Provided data:
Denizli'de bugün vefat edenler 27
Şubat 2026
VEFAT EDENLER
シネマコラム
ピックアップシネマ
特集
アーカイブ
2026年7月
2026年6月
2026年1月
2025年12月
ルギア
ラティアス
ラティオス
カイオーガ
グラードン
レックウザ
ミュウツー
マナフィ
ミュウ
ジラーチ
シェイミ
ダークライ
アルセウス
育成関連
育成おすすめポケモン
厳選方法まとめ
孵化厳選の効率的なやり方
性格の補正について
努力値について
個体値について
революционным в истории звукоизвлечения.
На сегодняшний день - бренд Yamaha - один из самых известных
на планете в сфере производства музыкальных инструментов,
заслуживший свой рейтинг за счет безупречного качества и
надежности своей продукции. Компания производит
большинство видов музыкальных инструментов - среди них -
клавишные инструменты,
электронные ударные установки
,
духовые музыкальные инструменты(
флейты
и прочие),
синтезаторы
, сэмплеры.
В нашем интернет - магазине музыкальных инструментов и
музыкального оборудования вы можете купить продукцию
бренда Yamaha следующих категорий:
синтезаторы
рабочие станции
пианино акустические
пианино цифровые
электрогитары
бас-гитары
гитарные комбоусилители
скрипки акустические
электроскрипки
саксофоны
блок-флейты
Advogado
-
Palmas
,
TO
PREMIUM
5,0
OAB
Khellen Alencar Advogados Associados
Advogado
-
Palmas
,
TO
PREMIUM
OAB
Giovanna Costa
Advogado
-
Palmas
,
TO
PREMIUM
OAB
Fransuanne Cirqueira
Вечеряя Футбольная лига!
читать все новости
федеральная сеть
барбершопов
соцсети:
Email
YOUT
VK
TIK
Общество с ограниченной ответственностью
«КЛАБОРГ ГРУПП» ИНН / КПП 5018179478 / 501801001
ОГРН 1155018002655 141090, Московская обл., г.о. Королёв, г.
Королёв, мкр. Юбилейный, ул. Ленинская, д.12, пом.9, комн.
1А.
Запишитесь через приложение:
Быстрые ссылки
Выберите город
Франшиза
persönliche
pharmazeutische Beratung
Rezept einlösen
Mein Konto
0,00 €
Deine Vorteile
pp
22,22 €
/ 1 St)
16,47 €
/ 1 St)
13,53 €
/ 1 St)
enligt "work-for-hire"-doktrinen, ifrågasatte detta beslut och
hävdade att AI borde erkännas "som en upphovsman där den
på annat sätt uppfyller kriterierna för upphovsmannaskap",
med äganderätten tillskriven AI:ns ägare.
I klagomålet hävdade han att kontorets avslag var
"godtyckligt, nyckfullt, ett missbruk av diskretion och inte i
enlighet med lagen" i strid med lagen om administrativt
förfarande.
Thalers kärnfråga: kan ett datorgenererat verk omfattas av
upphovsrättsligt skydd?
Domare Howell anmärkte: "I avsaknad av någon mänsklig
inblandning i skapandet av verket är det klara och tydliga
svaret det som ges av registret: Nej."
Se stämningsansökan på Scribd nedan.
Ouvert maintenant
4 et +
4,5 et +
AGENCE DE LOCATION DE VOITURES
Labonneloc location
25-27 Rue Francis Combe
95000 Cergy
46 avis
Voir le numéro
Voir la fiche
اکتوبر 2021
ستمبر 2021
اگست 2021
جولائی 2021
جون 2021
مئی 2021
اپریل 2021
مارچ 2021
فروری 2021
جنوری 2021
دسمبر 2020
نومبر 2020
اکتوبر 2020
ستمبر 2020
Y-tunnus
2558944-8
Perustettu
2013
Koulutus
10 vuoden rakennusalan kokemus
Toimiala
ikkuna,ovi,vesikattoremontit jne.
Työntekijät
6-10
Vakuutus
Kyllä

Task objective: Print the whole listing once more, exactly as it stands.

Solved problem:
Denizli'de bugün vefat edenler 27
Şubat 2026
VEFAT EDENLER
シネマコラム
ピックアップシネマ
特集
アーカイブ
2026年7月
2026年6月
2026年1月
2025年12月
ルギア
ラティアス
ラティオス
カイオーガ
グラードン
レックウザ
ミュウツー
マナフィ
ミュウ
ジラーチ
シェイミ
ダークライ
アルセウス
育成関連
育成おすすめポケモン
厳選方法まとめ
孵化厳選の効率的なやり方
性格の補正について
努力値について
個体値について
революционным в истории звукоизвлечения.
На сегодняшний день - бренд Yamaha - один из самых известных
на планете в сфере производства музыкальных инструментов,
заслуживший свой рейтинг за счет безупречного качества и
надежности своей продукции. Компания производит
большинство видов музыкальных инструментов - среди них -
клавишные инструменты,
электронные ударные установки
,
духовые музыкальные инструменты(
флейты
и прочие),
синтезаторы
, сэмплеры.
В нашем интернет - магазине музыкальных инструментов и
музыкального оборудования вы можете купить продукцию
бренда Yamaha следующих категорий:
синтезаторы
рабочие станции
пианино акустические
пианино цифровые
электрогитары
бас-гитары
гитарные комбоусилители
скрипки акустические
электроскрипки
саксофоны
блок-флейты
Advogado
-
Palmas
,
TO
PREMIUM
5,0
OAB
Khellen Alencar Advogados Associados
Advogado
-
Palmas
,
TO
PREMIUM
OAB
Giovanna Costa
Advogado
-
Palmas
,
TO
PREMIUM
OAB
Fransuanne Cirqueira
Вечеряя Футбольная лига!
читать все новости
федеральная сеть
барбершопов
соцсети:
Email
YOUT
VK
TIK
Общество с ограниченной ответственностью
«КЛАБОРГ ГРУПП» ИНН / КПП 5018179478 / 501801001
ОГРН 1155018002655 141090, Московская обл., г.о. Королёв, г.
Королёв, мкр. Юбилейный, ул. Ленинская, д.12, пом.9, комн.
1А.
Запишитесь через приложение:
Быстрые ссылки
Выберите город
Франшиза
persönliche
pharmazeutische Beratung
Rezept einlösen
Mein Konto
0,00 €
Deine Vorteile
pp
22,22 €
/ 1 St)
16,47 €
/ 1 St)
13,53 €
/ 1 St)
enligt "work-for-hire"-doktrinen, ifrågasatte detta beslut och
hävdade att AI borde erkännas "som en upphovsman där den
på annat sätt uppfyller kriterierna för upphovsmannaskap",
med äganderätten tillskriven AI:ns ägare.
I klagomålet hävdade han att kontorets avslag var
"godtyckligt, nyckfullt, ett missbruk av diskretion och inte i
enlighet med lagen" i strid med lagen om administrativt
förfarande.
Thalers kärnfråga: kan ett datorgenererat verk omfattas av
upphovsrättsligt skydd?
Domare Howell anmärkte: "I avsaknad av någon mänsklig
inblandning i skapandet av verket är det klara och tydliga
svaret det som ges av registret: Nej."
Se stämningsansökan på Scribd nedan.
Ouvert maintenant
4 et +
4,5 et +
AGENCE DE LOCATION DE VOITURES
Labonneloc location
25-27 Rue Francis Combe
95000 Cergy
46 avis
Voir le numéro
Voir la fiche
اکتوبر 2021
ستمبر 2021
اگست 2021
جولائی 2021
جون 2021
مئی 2021
اپریل 2021
مارچ 2021
فروری 2021
جنوری 2021
دسمبر 2020
نومبر 2020
اکتوبر 2020
ستمبر 2020
Y-tunnus
2558944-8
Perustettu
2013
Koulutus
10 vuoden rakennusalan kokemus
Toimiala
ikkuna,ovi,vesikattoremontit jne.
Työntekijät
6-10
Vakuutus
Kyllä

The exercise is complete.